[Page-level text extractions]
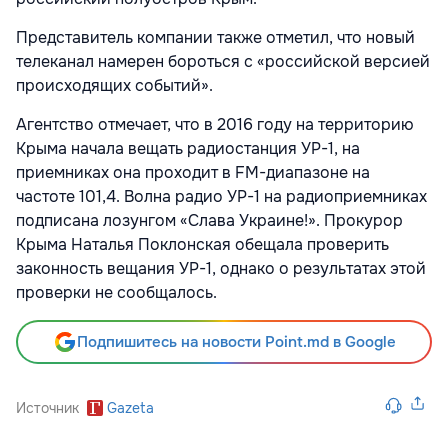
Представитель компании также отметил, что новый
телеканал намерен бороться с «российской версией
происходящих событий».
Агентство отмечает, что в 2016 году на территорию
Крыма начала вещать радиостанция УР-1, на
приемниках она проходит в FM-диапазоне на
частоте 101,4. Волна радио УР-1 на радиоприемниках
подписана лозунгом «Слава Украине!». Прокурор
Крыма Наталья Поклонская обещала проверить
законность вещания УР-1, однако о результатах этой
проверки не сообщалось.
Подпишитесь на новости Point.md в Google
Источник
Gazeta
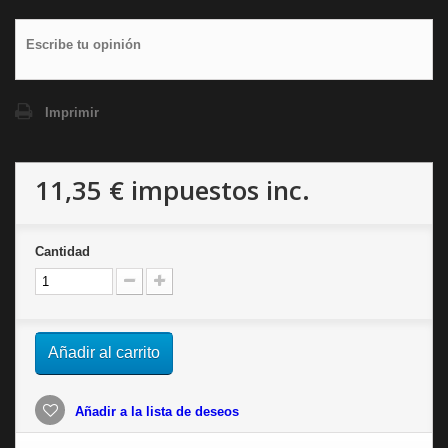
Escribe tu opinión
Imprimir
11,35 €
impuestos inc.
Cantidad
Añadir al carrito
Añadir a la lista de deseos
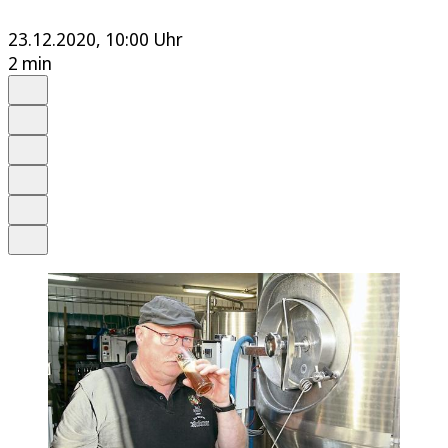
23.12.2020, 10:00 Uhr
2 min
Auf Google bevorzugen
Anhören
Schrift
Merken
Drucken
Teilen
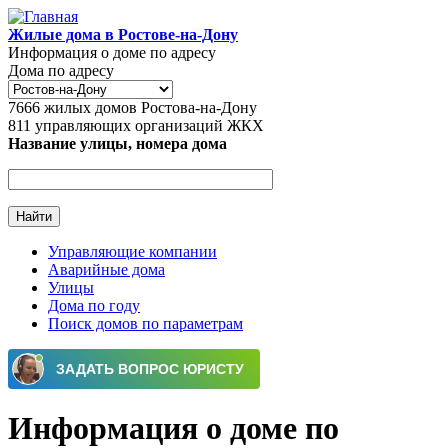
Перейти к основному содержанию
Жилые дома в Ростове-на-Дону
Информация о доме по адресу
Дома по адресу
7666
жилых домов Ростова-на-Дону
811
управляющих организаций ЖКХ
Название улицы, номера дома
Управляющие компании
Аварийные дома
Главное меню
Улицы
Дома по году
Поиск домов по параметрам
Информация о доме по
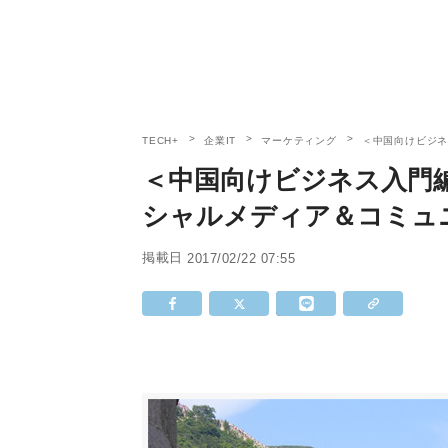
TECH+
企業IT
マーケティング
＜中国向けビジ
＜中国向けビジネス入門
シャルメディア＆コミュ
掲載日
2017/02/22 07:55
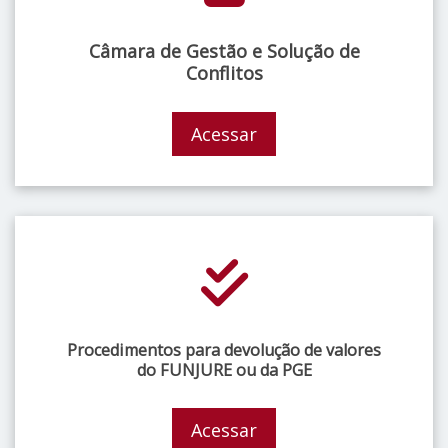
Câmara de Gestão e Solução de
Conflitos
Acessar
Procedimentos para devolução de valores
do FUNJURE ou da PGE
Acessar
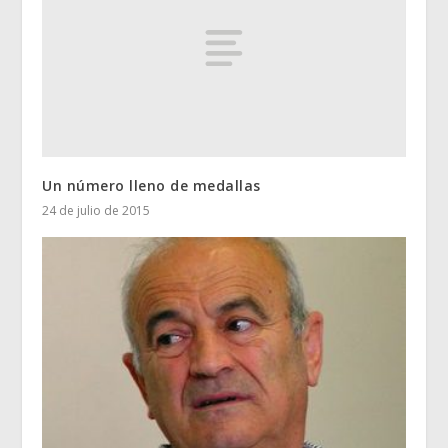
Un número lleno de medallas
24 de julio de 2015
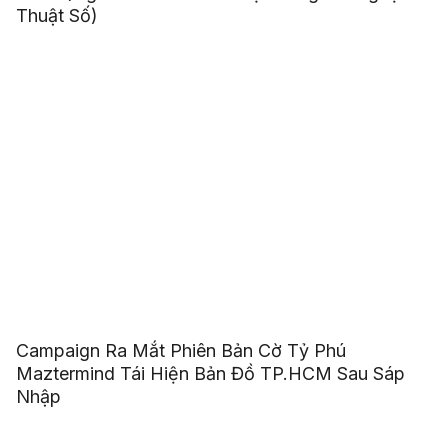
Thuật Số)
Campaign Ra Mắt Phiên Bản Cờ Tỷ Phú
Maztermind Tái Hiện Bản Đồ TP.HCM Sau Sáp
Nhập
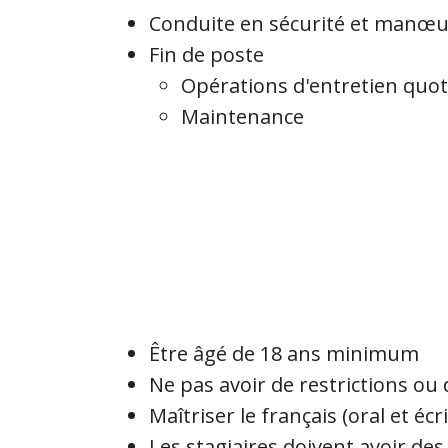
Conduite en sécurité et manœu
Fin de poste
Opérations d'entretien quot
Maintenance
Être âgé de 18 ans minimum
Ne pas avoir de restrictions ou 
Maîtriser le français (oral et écri
Les stagiaires doivent avoir de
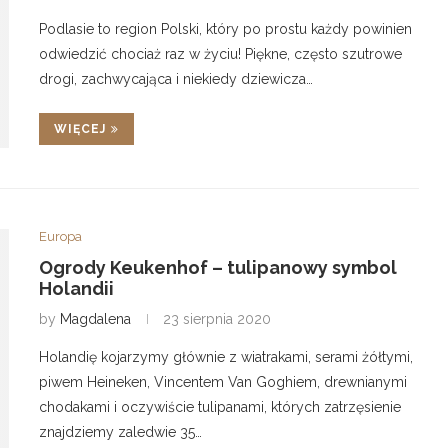
Podlasie to region Polski, który po prostu każdy powinien
odwiedzić chociaż raz w życiu! Piękne, często szutrowe
drogi, zachwycająca i niekiedy dziewicza…
WIĘCEJ
Europa
Ogrody Keukenhof – tulipanowy symbol
Holandii
by
Magdalena
23 sierpnia 2020
Holandię kojarzymy głównie z wiatrakami, serami żółtymi,
piwem Heineken, Vincentem Van Goghiem, drewnianymi
chodakami i oczywiście tulipanami, których zatrzęsienie
znajdziemy zaledwie 35…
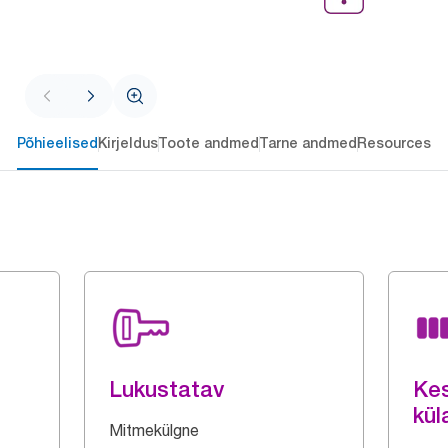
Põhieelised
Kirjeldus
Toote andmed
Tarne andmed
Resources
Lukustatav
Ke
kül
Mitmekülgne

• **WHAT TO PRODUCE**: Set down all of the entries exactly. Leave the pictures out.

• **SOLUTION TO THE PROBLEM**:
Представитель компании также отметил, что новый
телеканал намерен бороться с «российской версией
происходящих событий».
Агентство отмечает, что в 2016 году на территорию
Крыма начала вещать радиостанция УР-1, на
приемниках она проходит в FM-диапазоне на
частоте 101,4. Волна радио УР-1 на радиоприемниках
подписана лозунгом «Слава Украине!». Прокурор
Крыма Наталья Поклонская обещала проверить
законность вещания УР-1, однако о результатах этой
проверки не сообщалось.
Подпишитесь на новости Point.md в Google
Источник
Gazeta
Escribe tu opinión
Imprimir
11,35 €
impuestos inc.
Cantidad
Añadir al carrito
Añadir a la lista de deseos
23.12.2020, 10:00 Uhr
2 min
Auf Google bevorzugen
Anhören
Schrift
Merken
Drucken
Teilen
Перейти к основному содержанию
Жилые дома в Ростове-на-Дону
Информация о доме по адресу
Дома по адресу
7666
жилых домов Ростова-на-Дону
811
управляющих организаций ЖКХ
Название улицы, номера дома
Управляющие компании
Аварийные дома
Главное меню
Улицы
Дома по году
Поиск домов по параметрам
Информация о доме по
TECH+
企業IT
マーケティング
＜中国向けビジ
＜中国向けビジネス入門
シャルメディア＆コミュ
掲載日
2017/02/22 07:55
Câmara de Gestão e Solução de
Conflitos
Acessar
Procedimentos para devolução de valores
do FUNJURE ou da PGE
Acessar
Un número lleno de medallas
24 de julio de 2015
Thuật Số)
Campaign Ra Mắt Phiên Bản Cờ Tỷ Phú
Maztermind Tái Hiện Bản Đồ TP.HCM Sau Sáp
Nhập
Conduite en sécurité et manœu
Fin de poste
Opérations d'entretien quot
Maintenance
Être âgé de 18 ans minimum
Ne pas avoir de restrictions ou 
Maîtriser le français (oral et écri
Les stagiaires doivent avoir de
Podlasie to region Polski, który po prostu każdy powinien
odwiedzić chociaż raz w życiu! Piękne, często szutrowe
drogi, zachwycająca i niekiedy dziewicza…
WIĘCEJ
Europa
Ogrody Keukenhof – tulipanowy symbol
Holandii
by
Magdalena
23 sierpnia 2020
Holandię kojarzymy głównie z wiatrakami, serami żółtymi,
piwem Heineken, Vincentem Van Goghiem, drewnianymi
chodakami i oczywiście tulipanami, których zatrzęsienie
znajdziemy zaledwie 35…
Põhieelised
Kirjeldus
Toote andmed
Tarne andmed
Resources
Lukustatav
Ke
kül
Mitmekülgne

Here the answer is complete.